In 2015, the first nationwide study showing the vulnerability of the $1 billion U.S. shellfish industry to ocean acidification revealed a number of hotspots: the Pacific Northwest, Long Island Sound, Narragansett Bay, Chesapeake Bay, the Gulf of Mexico, and areas off Maine and Massachusetts. Also at risk are Alaska’s fisheries, which account for nearly 60 percent of U.S. commercial fish catch and support more than 100,000 jobs.
Ocean acidification is weakening coral structures in the Caribbean and in cold-water reefs in waters off of Scotland and Norway. It is a concern in the Great Barrier Reef, where living corals have declined by half over the past three decades, reducing habitat for fish and the resilience of the entire reef system. Native fisheries in Patagonian waters may also be threatened. Dramatic change is apparent in the Antarctic, where the frigid waters can hold so much CO2 that shelled creatures dissolve in the corrosive conditions, affecting food sources for fish, birds and marine mammals.

Smart investments in monitoring and observing are critical to hedging the risks. We can‘t manage what we don’t measure, and observations are requisite to providing the environmental intelligence that underpins sound approaches to countering acidification.
There is urgency to making such investments. NOAA’s around-the-clock monitoring of global atmospheric CO2 indicates the rate of increase has never been higher than during the past three years, accelerating the ocean acidification process.

This is why, in the most ambitious step ever taken by the US to address climate change, President Obama has called for 1,000 US power plants to reduce emissions by 32 percent by 2030, as compared with 2005 levels. This reduction equals the annual output of 150 million cars, or two-thirds of all US passenger vehicles.
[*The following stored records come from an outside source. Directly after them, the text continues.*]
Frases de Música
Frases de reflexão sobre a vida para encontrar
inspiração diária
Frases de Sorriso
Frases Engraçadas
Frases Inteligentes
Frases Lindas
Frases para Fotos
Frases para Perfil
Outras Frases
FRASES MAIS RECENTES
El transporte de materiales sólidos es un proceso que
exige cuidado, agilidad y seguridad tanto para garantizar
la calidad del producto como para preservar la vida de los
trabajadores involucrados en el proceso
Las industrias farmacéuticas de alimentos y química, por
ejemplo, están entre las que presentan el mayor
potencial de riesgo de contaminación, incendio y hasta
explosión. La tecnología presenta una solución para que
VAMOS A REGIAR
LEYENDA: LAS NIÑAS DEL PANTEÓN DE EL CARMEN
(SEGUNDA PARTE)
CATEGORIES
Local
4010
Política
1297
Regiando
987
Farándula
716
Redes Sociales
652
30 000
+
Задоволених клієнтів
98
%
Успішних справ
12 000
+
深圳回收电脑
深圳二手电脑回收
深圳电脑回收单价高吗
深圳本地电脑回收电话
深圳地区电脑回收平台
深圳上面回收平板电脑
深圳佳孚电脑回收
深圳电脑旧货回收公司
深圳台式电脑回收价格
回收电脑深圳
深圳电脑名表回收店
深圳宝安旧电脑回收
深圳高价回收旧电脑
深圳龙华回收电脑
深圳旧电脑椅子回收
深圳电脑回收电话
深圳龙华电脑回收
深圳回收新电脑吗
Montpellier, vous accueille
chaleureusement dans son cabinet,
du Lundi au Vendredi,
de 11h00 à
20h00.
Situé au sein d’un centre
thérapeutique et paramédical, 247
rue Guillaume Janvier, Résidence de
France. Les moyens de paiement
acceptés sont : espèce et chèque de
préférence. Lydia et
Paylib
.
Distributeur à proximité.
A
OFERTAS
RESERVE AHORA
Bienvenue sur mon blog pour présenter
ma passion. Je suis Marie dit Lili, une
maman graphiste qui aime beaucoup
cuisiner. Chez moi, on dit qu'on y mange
To forecast ocean and coastal conditions and understand implications all along the food chain, observations are essential. In the mid-2000s, ocean acidification nearly collapsed the $117 million West Coast shellfish industry until coastal monitoring strengthened by the fuller offshore picture provided by the NOAA Ocean Acidification Program and the real-time data of U.S. Integrated Ocean Observing System® buoys provided an early warning system. Signaling the approach of acidified seawater enables hatchery managers to schedule production when water quality is right. In 2014, a NOAA-led study showed that acidified water was emerging off the coasts of Alaska’s already most vulnerable communities, allowing scientific insight to be factored into adaptive and mitigation strategies. In Maine, a broad coalition is considering monitoring local drivers such as industrial, agricultural and urban run-off to understand how they might be adding to the problem.
To prevent ocean acidification from being a game-changer, robust forecasting capabilities and public/private partnerships are needed to interpret not only the global picture but regional and community conditions. For this reason, NOAA co-leads the pioneering 30-nation Global Ocean Acidification Observing Network designed to monitor the progression of acidification and identify those areas of highest risk.